Se diría que Peñalosa aprendió la moraleja de la película de Ciro Guerra: que el enfermo espíritu blanco… “solo aprendiendo a soñar podía salvarse”. Pero, temo que Peñalosa y Karamakate usan la misma palabra para nombrar cosas distintas. Es más, me parece que la particular manera como el señor Alcalde sueña es prueba de la necesidad urgente que tiene de aprender a soñar: no se trata de soñar por soñar; hay que saber soñar. Porque dedicarse a atender las necesidades de la Bogotá de dentro de 40 años puede generar pérdidas difíciles de estimar, teniendo en cuenta que está pensando, desde ahora, por más de diez gobernantes futuros que bien pueden dedicarse a hacer lo mismo que él con su antecesor. Tampoco quiero decir que administrar sea una labor que se deba desentender del futuro; pero, uno piensa ¿qué tanto compromiso tiene con el futuro, con el derecho intergeneracional, una persona que al ver la reserva ambiental diseñada bajo esos preceptos, apenas si percibe una maqueta llena de potreros con unas cuantas vacas? No sé si es por el derroche en bolardos y losas quebradas que yo veo a Peñalosa y me parece que transpira cemento. Uno lo escucha hablar y siente que él no es de este mundo, él no ve lo que todos los demás, él ve cemento aquí, cemento allá… De hecho, es evidente que para Peñalosa las palabras cemento y desarrollo son idénticas. Él no usa talcos, ¡usa cemento!

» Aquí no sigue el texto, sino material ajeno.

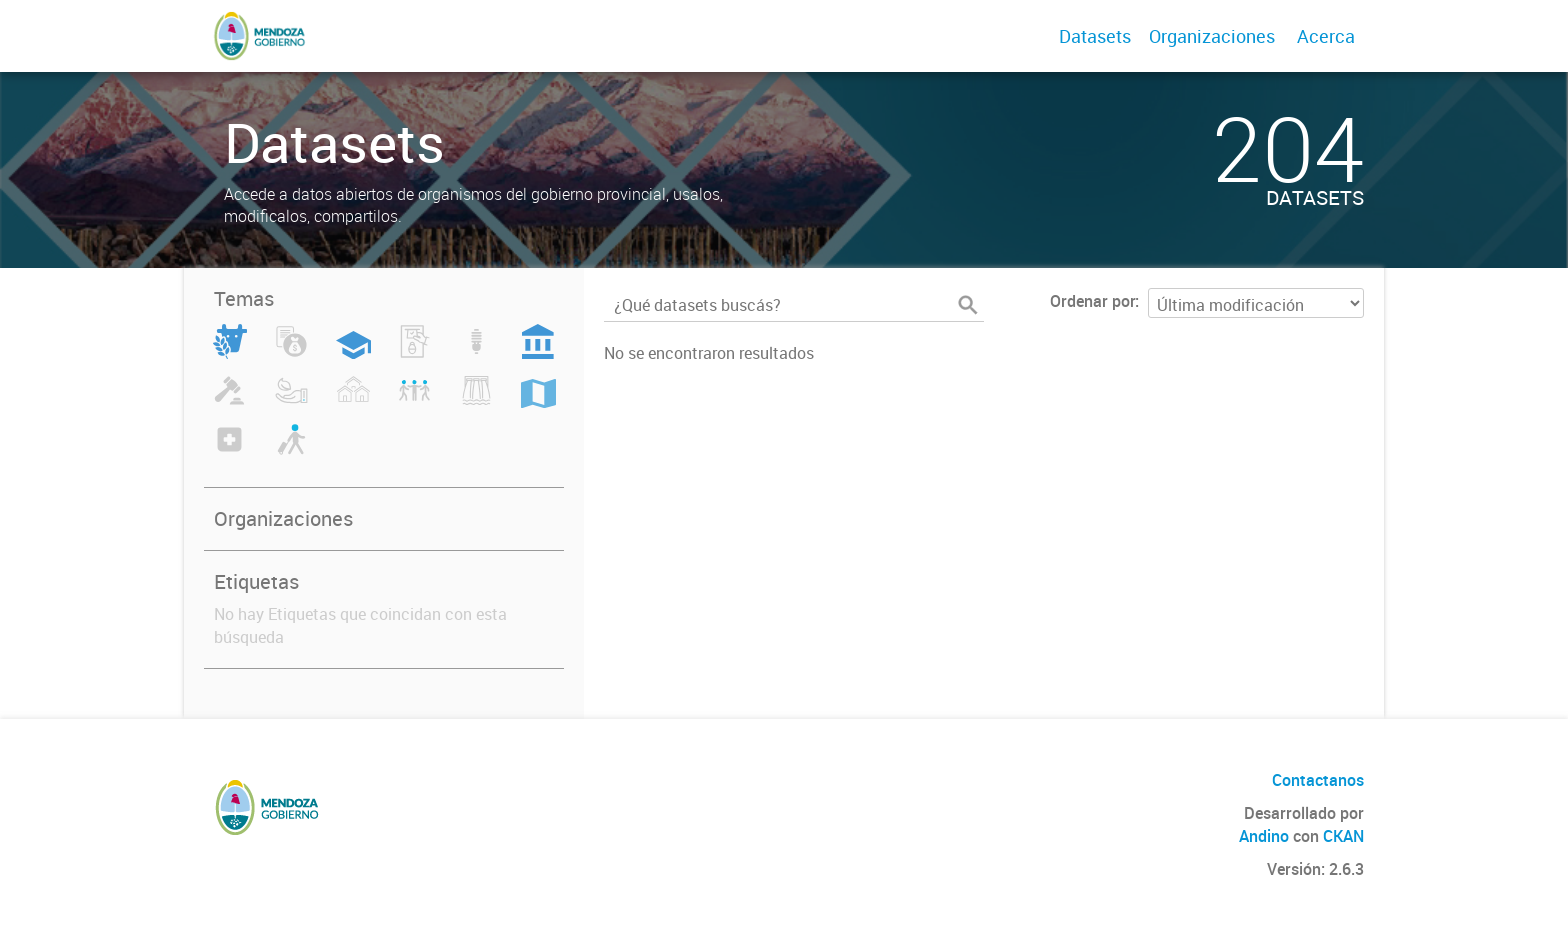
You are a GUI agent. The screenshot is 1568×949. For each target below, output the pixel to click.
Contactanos (1318, 780)
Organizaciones (1212, 36)
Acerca (1326, 36)
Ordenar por (1092, 301)
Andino (1264, 836)
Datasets (1095, 36)
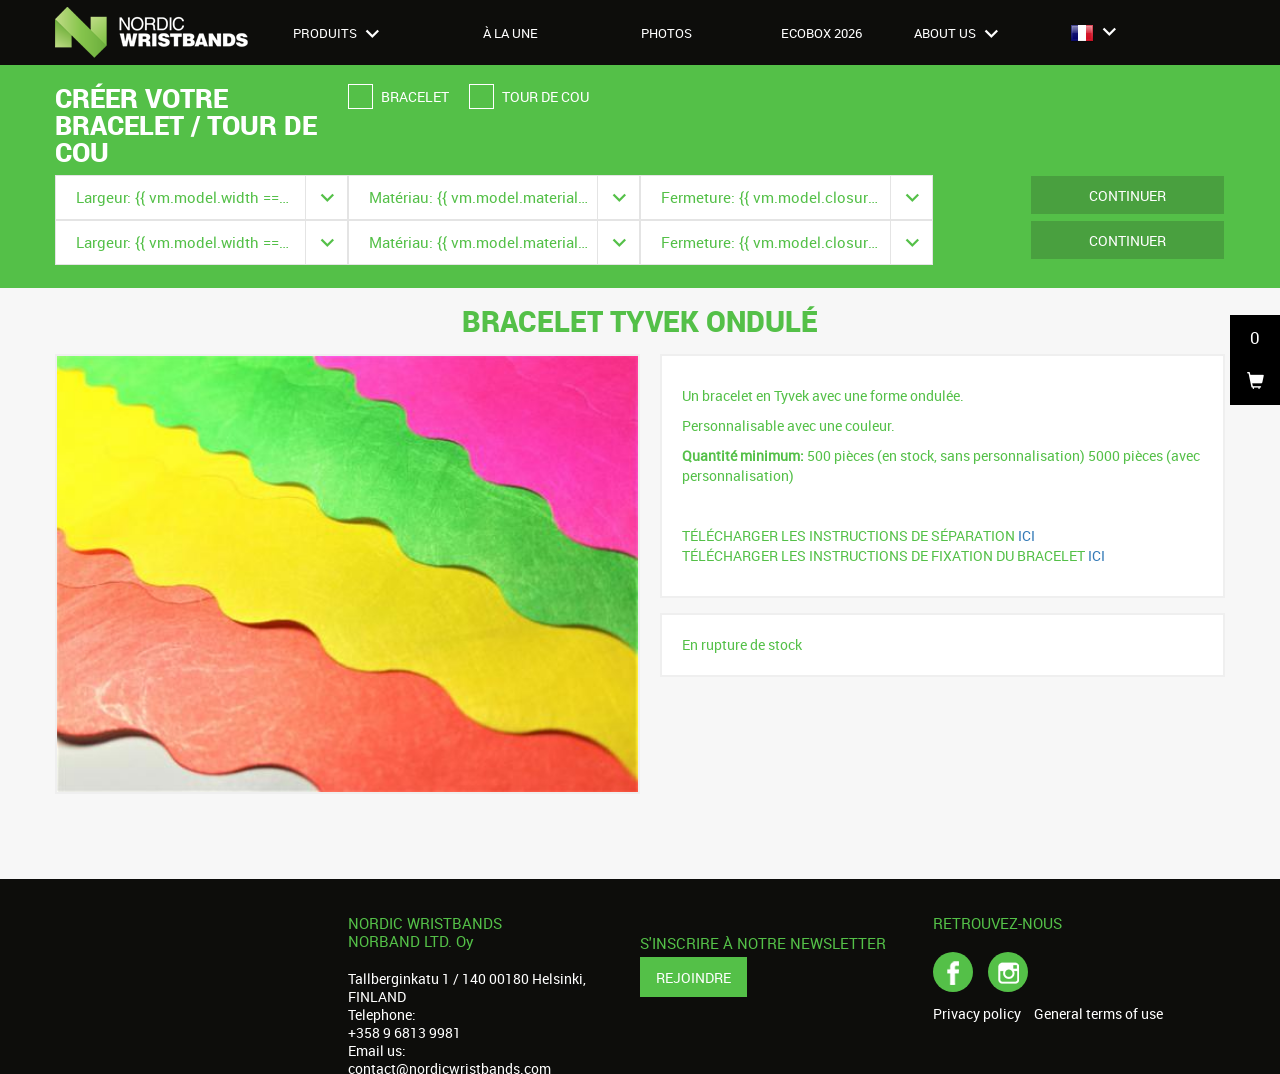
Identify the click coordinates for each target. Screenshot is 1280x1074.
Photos (666, 33)
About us (956, 33)
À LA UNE (510, 33)
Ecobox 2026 (821, 33)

Y sí, exagero; pero, lo que quiero decir es que Peñalosa piensa en la ciudad como una porción de tierra, o de cemento. La piensa como un arquitecto experto en sustituir potreros por edificaciones; de tal manera que todo aquello que no es una edificación, es un potrero. Me imagino su éxtasis creativo cuando vio el documental Colombia, Magia Salvaje. Debió pensar: “¡Por Mefisto!, ¡qué potrero infinito! Dame mil vidas para poder pavimentarlo”. Al final de la entrevista, yo pensaba: ¿qué es un ciudadano para el señor Alcalde?, ¿el muñequito de plástico que pone y quita en su maqueta? Bueno, hay muñecos de muñecos. ¿Lo que tienen en común es que necesitan dónde vivir? No. Los muñequitos que caben en Ciudad Peñalosa son los que tienen con qué comprarle. ¿Los demás? Ciudadanos no son. Encarcelarlos; ¡para que produzcan!, dirá él, en su delirio.

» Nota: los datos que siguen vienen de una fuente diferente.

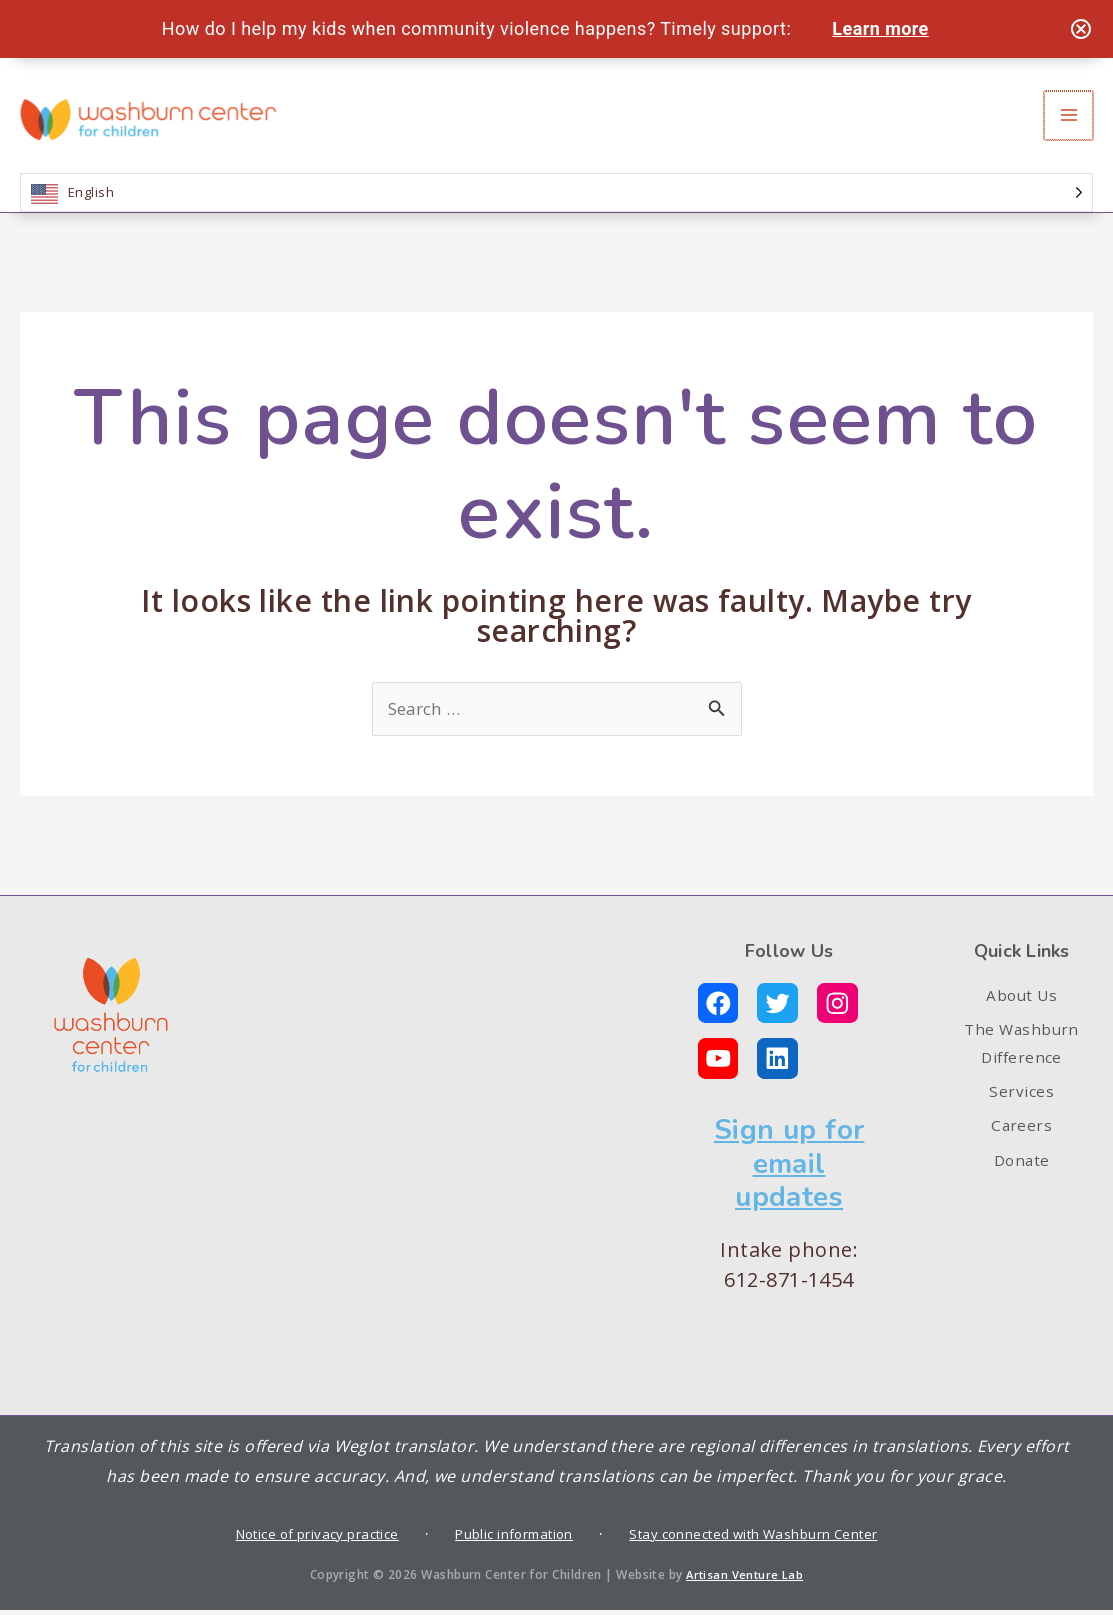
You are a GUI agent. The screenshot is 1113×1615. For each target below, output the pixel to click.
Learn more (885, 28)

Entonces, entendí: para Peñalosa, un ciudadano es un usuario de la ciudad que él ofrece; un cliente potencial de su retablo maravilloso. Y vuelve y juega: los sueños de la razón, en este caso la de Peñalosa, producen monstruos. No me parecen tan diferentes, en el fondo, los tecnócratas; sean de izquierda o sean de derecha. Y los del centro… La misma vaina: con su esquizofrenia crónica y legalizada, cuando dicen esto, hacen aquello.

La idea de cultura ciudadana, hay que decir que solo genera una gran confusión. Como política pública es vital. Lamentablemente ni siquiera el mismo Mockus fue leal a la idea que en su gobierno conocimos. Se convirtió en una manera de invertir menos en atención a los usuarios y afianzó la transformación del ciudadano en un cliente. Un cliente dócil. Un cliente obligado a consumir lo que por voto se estableció para él… Media hora esperando un articulado, buses con sobrecupo, estaciones asfixiantes… Protestar al respecto equivale a ser petrista, lo que es sinónimo de “incultura ciudadana”… Me da pena escribir esta barbaridad, pero así lo dicen.

En la escuela aprendí que votar era el acto simbólico de la ciudadanía; nunca he dejado de hacerlo. Siempre convencido de que de esa manera renuevo mi pacto con el Estado. Pero empiezo a creer que el Estado se desdibuja y también mi ingenua idea de ciudadanía. Desde principios de siglo la democracia es otra cosa; nada qué ver con su etimología clásica. De ahí, hoy, la ciudadanía a nadie importa y casi nadie tiene claridad sobre lo que sea. No es para nada extraño que en los programas de Gobierno constituya un concepto dependiente de otros: en el gobierno de Petro la ciudadanía era una manifestación transitoria de la humanidad eterna; mientras que en el de Peñalosa es la masa de cuerpos más o menos pensantes, alegres todos, eso sí, que cómodamente consumen cemento.